Quote from: estar;738013Computer games a poor model for what possible with tabletop roleplaying.

Don't get me wrong what Bethseda does with Skyrim is excellent work for CRPGs.  But it is a poor fit for tabletop roleplaying. THIS DOES NOT MAKE SKYRIM A BAD ROLEPLAYING GAME. Just a bad tabletop roleplaying game.

The same with LARPS vs Tabletop RPGs vs CRPGS vs MMORPGs vs Story game vs whatever hell other types of RPGs that are out there.

Let's follow the logic here PPCs are like Skyrim => Skyrim is a bad model for tabletop RPGs => PPC is a bad model for Tabletop RPGs.

But sure, no one here is making out that Sandbox is the only "pure" roleplaying option.

And no, robiswrong, the idea that you will inevitably do the main storyline is bullshit. And in this case, it is EXACTLY like my experiences with one of the earlier Elder Scrolls games. I still, for the life of me, have NO IDEA what the main story of Daggerfall was.
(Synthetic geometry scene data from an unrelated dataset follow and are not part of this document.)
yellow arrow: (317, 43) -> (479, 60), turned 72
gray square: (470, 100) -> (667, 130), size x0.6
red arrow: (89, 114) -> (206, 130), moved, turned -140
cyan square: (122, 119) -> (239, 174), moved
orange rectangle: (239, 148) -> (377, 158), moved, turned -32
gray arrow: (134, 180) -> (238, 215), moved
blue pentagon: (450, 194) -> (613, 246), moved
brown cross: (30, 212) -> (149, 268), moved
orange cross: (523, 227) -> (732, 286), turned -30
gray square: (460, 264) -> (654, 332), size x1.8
And I've had a huge amount of max level characters in it. I never had to do the "main plot" just like no one ever has to do the "main plot" in a plot point campaign.

And actually, if you don't think "Oh man, we lost the Macguffin to that other guy" doesn't lead to your characters going "well, then we should get it back from him" which leads to its own adventure... yeah idk.

And as said before, the best PPCs don't have the ticking clock. Even if you fail and NEVER take out the "big bad" or whatever, the game goes on fine. The world doesn't disintegrate. There have been tons of games run with the 50 Fathoms PPC where no one even touched the "main" story of the game. There are tons of things to do in the campaign outside of that (including a plethora of random encounter charts).

There is nothing preventing player agency. If you do the "core" adventures, ok. If you fail them, ok. If you fail and try to think of a way to get around it, ok. If you fail and then abandon them, ok. If you never even look at them? ok. PPC just creates a structure. It doesn't lobotomize the GM.

jan paparazzi

Quote from: estar;738013Computer games a poor model for what possible with tabletop roleplaying.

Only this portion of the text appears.